Tuesday, September 23, 2008

Publication: Book (A Short Play)

Mused, the literary magazine of the Bella Online site, has a new issue up today which includes my very short play (one might say sketch) entitled "Book" which is a comedy. I found it helpful to add that label after a couple of rejections. A sense of humor is not always a portable currency. I noticed again during Burn After Reading that many people need to be cued that it's all right to laugh. I can't help it. Even at the worst of times (perhaps especially at the worst of times) I can laugh easily (and often inappropriately -- odd things strike me as funny, I have to admit).

The play deals with that sense of unease, the way many people feel hesitant to claim authority when it comes to judging literary worth. As always, check out the rest of the issue which includes an interview with Berkshire artist and star of Indiana Jones movies, Karen Allen, as well as fiction, art and poetry. It's an honor to be one of the selected pieces for this quarter (and softens the rejection also received yesterday). You may recall that Mused also published my play, "Bell" (can you guess what the third piece will be called?).


Todd Mason said...

Congratulations...I've published one playlet, decades back, and it's a fine form (I wonder if one, as Jack Sharkey did in the '60s and '70s, make a living writing mostly plays for the community theater market through Samuel French. Doubt it). The first time I remember my parents laughing at something I'd written was a fifth-grade playlet I was damned proud of. (It was, indeed, a comedy.)

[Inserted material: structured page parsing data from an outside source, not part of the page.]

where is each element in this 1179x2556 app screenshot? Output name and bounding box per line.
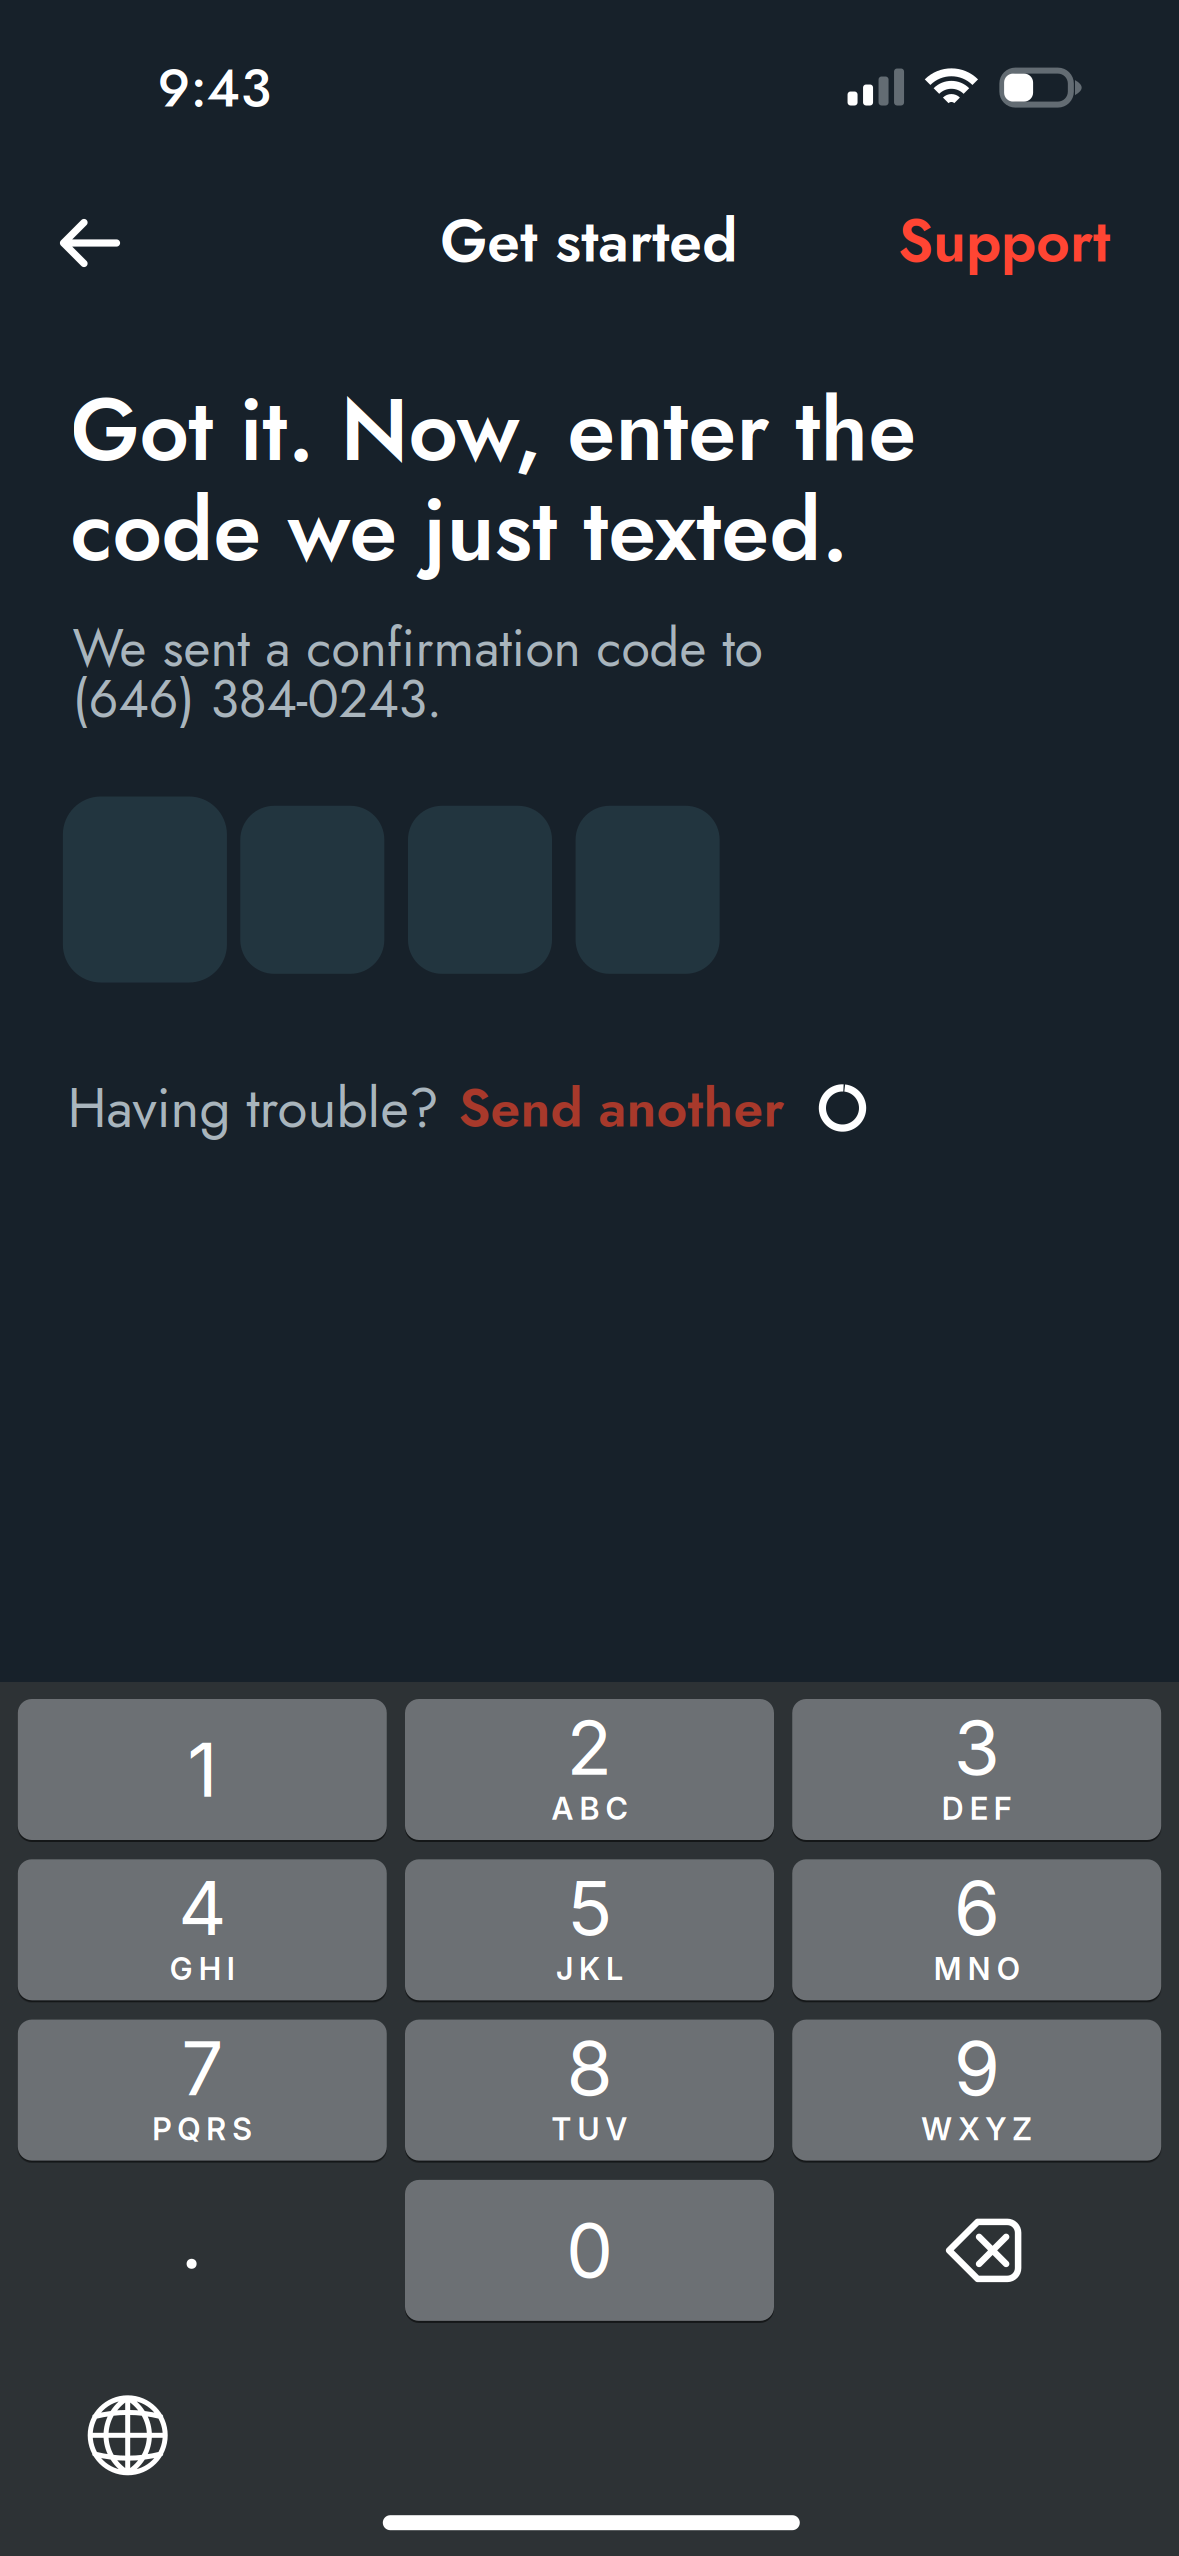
staticText: (646) 384-0243. <box>73 661 443 736</box>
button[interactable]: Period <box>18 2180 387 2321</box>
staticText: JKL <box>556 1950 623 1987</box>
button[interactable]: 6 <box>792 1859 1161 2000</box>
button[interactable]: 7 <box>18 2020 387 2161</box>
staticText: WXYZ <box>921 2110 1032 2148</box>
staticText: TUV <box>552 2110 628 2148</box>
staticText: 7 <box>181 2023 223 2113</box>
button[interactable]: 0 <box>405 2180 774 2321</box>
staticText: Send another <box>458 1070 784 1147</box>
button[interactable]: Back <box>34 188 146 298</box>
staticText: We sent a confirmation code to <box>73 610 763 686</box>
staticText: Got it. Now, enter the <box>71 367 917 493</box>
button[interactable]: 8 <box>405 2020 774 2161</box>
staticText: 3 <box>954 1702 1000 1793</box>
button[interactable]: Next keyboard <box>64 2372 191 2499</box>
staticText: 2 <box>566 1702 612 1793</box>
button[interactable]: 1 <box>18 1699 387 1840</box>
staticText: 6 <box>954 1863 1000 1953</box>
staticText: 1 <box>187 1724 217 1815</box>
staticText: 9 <box>954 2023 1000 2113</box>
button[interactable]: 3 <box>792 1699 1161 1840</box>
staticText: code we just texted. <box>71 467 849 593</box>
button[interactable]: 4 <box>18 1859 387 2000</box>
staticText: 4 <box>178 1863 226 1953</box>
staticText: 8 <box>566 2023 612 2113</box>
staticText: GHI <box>170 1950 235 1987</box>
staticText: PQRS <box>152 2110 252 2148</box>
button[interactable]: Delete <box>799 2180 1168 2321</box>
staticText: DEF <box>942 1790 1012 1827</box>
staticText: 9:43 <box>158 50 272 127</box>
staticText: ABC <box>552 1790 628 1827</box>
staticText: MNO <box>934 1950 1020 1987</box>
button[interactable]: 5 <box>405 1859 774 2000</box>
button[interactable]: Send another <box>438 1056 784 1161</box>
button[interactable]: 9 <box>792 2020 1161 2161</box>
staticText: Support <box>898 199 1110 283</box>
staticText: 0 <box>566 2205 613 2296</box>
staticText: Get started <box>440 199 737 283</box>
button[interactable]: Support <box>870 173 1138 309</box>
button[interactable]: 2 <box>405 1699 774 1840</box>
staticText: 5 <box>567 1863 612 1953</box>
staticText: Having trouble? <box>67 1068 438 1148</box>
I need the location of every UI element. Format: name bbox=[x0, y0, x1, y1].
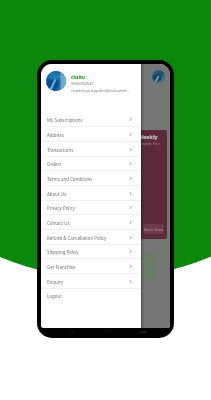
staticText: Refund & Cancellation Policy bbox=[47, 235, 107, 241]
staticText: Orders bbox=[47, 161, 62, 167]
button[interactable]: Refund & Cancellation Policy bbox=[41, 230, 141, 245]
button[interactable]: Weekly Combo bbox=[135, 130, 167, 239]
button[interactable]: Terms and Conditions bbox=[41, 171, 141, 186]
staticText: Contact Us bbox=[47, 220, 70, 226]
button[interactable]: Transactions bbox=[41, 142, 141, 157]
button[interactable]: Book Now bbox=[143, 224, 164, 234]
staticText: Weekly Combo bbox=[138, 133, 167, 140]
button[interactable]: Get Franchise bbox=[41, 259, 141, 274]
button[interactable]: Privacy Policy bbox=[41, 200, 141, 215]
button[interactable]: Orders bbox=[41, 156, 141, 171]
staticText: Terms and Conditions bbox=[47, 176, 93, 182]
staticText: chaitu bbox=[71, 74, 85, 80]
button[interactable]: Logout bbox=[41, 288, 141, 303]
staticText: Get Franchise bbox=[47, 264, 76, 270]
button[interactable] bbox=[136, 253, 158, 280]
staticText: Address bbox=[47, 132, 64, 138]
staticText: Book Now bbox=[144, 227, 164, 232]
staticText: 9966002547 bbox=[71, 81, 94, 86]
button[interactable]: Contact Us bbox=[41, 215, 141, 230]
staticText: My Subscriptions bbox=[47, 117, 83, 123]
staticText: About Us bbox=[47, 191, 67, 197]
staticText: Chapati, Rice, Dal bbox=[138, 141, 167, 146]
button[interactable]: Profile bbox=[152, 70, 165, 83]
staticText: chaitanya.appdev@coloumbusinfotech.com bbox=[71, 88, 131, 94]
staticText: Enquiry bbox=[47, 279, 63, 285]
button[interactable]: Address bbox=[41, 127, 141, 142]
button[interactable]: Enquiry bbox=[41, 274, 141, 289]
button[interactable]: Shipping Policy bbox=[41, 244, 141, 259]
staticText: Shipping Policy bbox=[47, 249, 79, 255]
button[interactable]: About Us bbox=[41, 186, 141, 201]
button[interactable]: My Subscriptions bbox=[41, 112, 141, 127]
staticText: Logout bbox=[47, 293, 62, 299]
staticText: Privacy Policy bbox=[47, 205, 76, 211]
staticText: Transactions bbox=[47, 147, 74, 153]
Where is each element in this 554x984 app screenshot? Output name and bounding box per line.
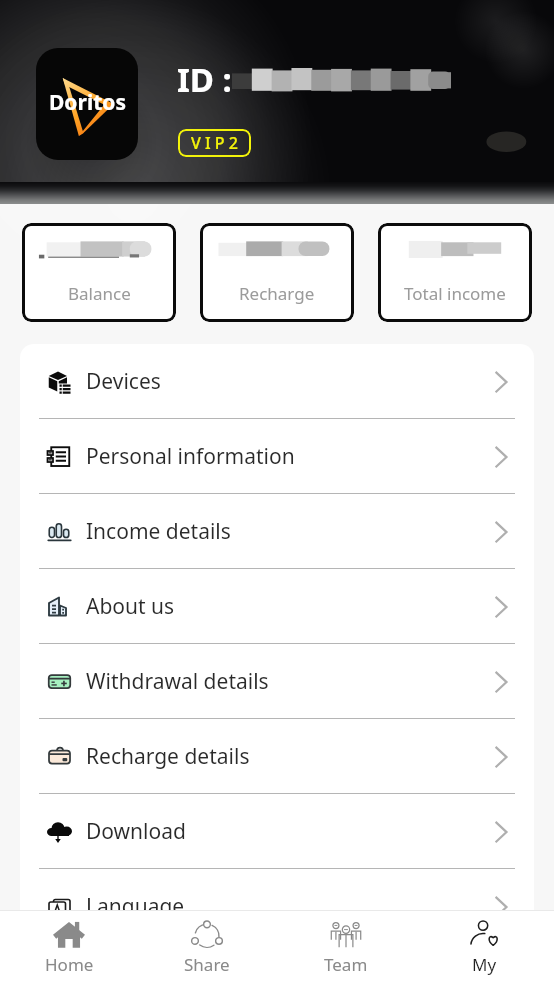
button[interactable]: Withdrawal details xyxy=(20,644,534,718)
button[interactable]: About us xyxy=(20,569,534,643)
staticText: About us xyxy=(86,592,175,621)
staticText: Team xyxy=(324,953,368,976)
button[interactable]: Share xyxy=(138,914,276,982)
staticText: Share xyxy=(184,953,230,976)
button[interactable]: Recharge xyxy=(200,223,354,322)
staticText: Withdrawal details xyxy=(86,667,269,696)
staticText: V I P 2 xyxy=(191,132,238,154)
button[interactable]: Balance xyxy=(22,223,176,322)
staticText: Home xyxy=(45,953,94,976)
staticText: Income details xyxy=(86,517,231,546)
button[interactable]: Income details xyxy=(20,494,534,568)
staticText: My xyxy=(472,953,497,976)
button[interactable]: Personal information xyxy=(20,419,534,493)
staticText: ID : xyxy=(177,57,232,102)
button[interactable]: Home xyxy=(0,914,138,982)
staticText: Total income xyxy=(404,282,506,305)
button[interactable]: Language xyxy=(20,869,534,943)
button[interactable]: My xyxy=(415,914,554,982)
staticText: Balance xyxy=(68,282,131,305)
button[interactable]: Profile avatar xyxy=(36,48,138,160)
staticText: Language xyxy=(86,892,185,921)
button[interactable]: Total income xyxy=(378,223,532,322)
staticText: Doritos xyxy=(49,88,126,117)
staticText: Recharge details xyxy=(86,742,250,771)
staticText: Devices xyxy=(86,367,161,396)
staticText: Download xyxy=(86,817,186,846)
staticText: Recharge xyxy=(239,282,315,305)
button[interactable]: Download xyxy=(20,794,534,868)
staticText: Personal information xyxy=(86,442,295,471)
button[interactable]: Devices xyxy=(20,344,534,418)
button[interactable]: Recharge details xyxy=(20,719,534,793)
button[interactable]: Team xyxy=(276,914,415,982)
button[interactable]: V I P 2 xyxy=(178,129,251,157)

I'm often the only person laughing in movie theaters...dunno if that makes me an Addams character or not, but it sure has embarrassed my companions from time to time. Also beats actually seeking out Brian De Palma et al. and being rude or worse. Sadder still when I might be the only one who gets that something IS a joke.

C. Margery Kempe said...

Oooh, yeah. I remember seeing Hot Fuzz with the Friday OAP crowd. I was busting a gut laughing at the chain of command sequence (the bit near the start where Officer Angel demands to see the next higher ranking officer to appeal) and the rest of the place was silent. Admittedly, you have to know the actors who were playing those officers, but -- eventually they warmed up to things and were laughing heartily by the end.

I saw Raising Arizona in Burbank (oh god) and laughed alone. But I laughed really really hard.

Your memory sparks one of my own: the first play I had performed as an adult, a friend told me later that he had lots of fun watching me watch the play (and say the words along with the cast). Comedy is hard, but there's no better feeling than making people laugh with what came out of your own little head.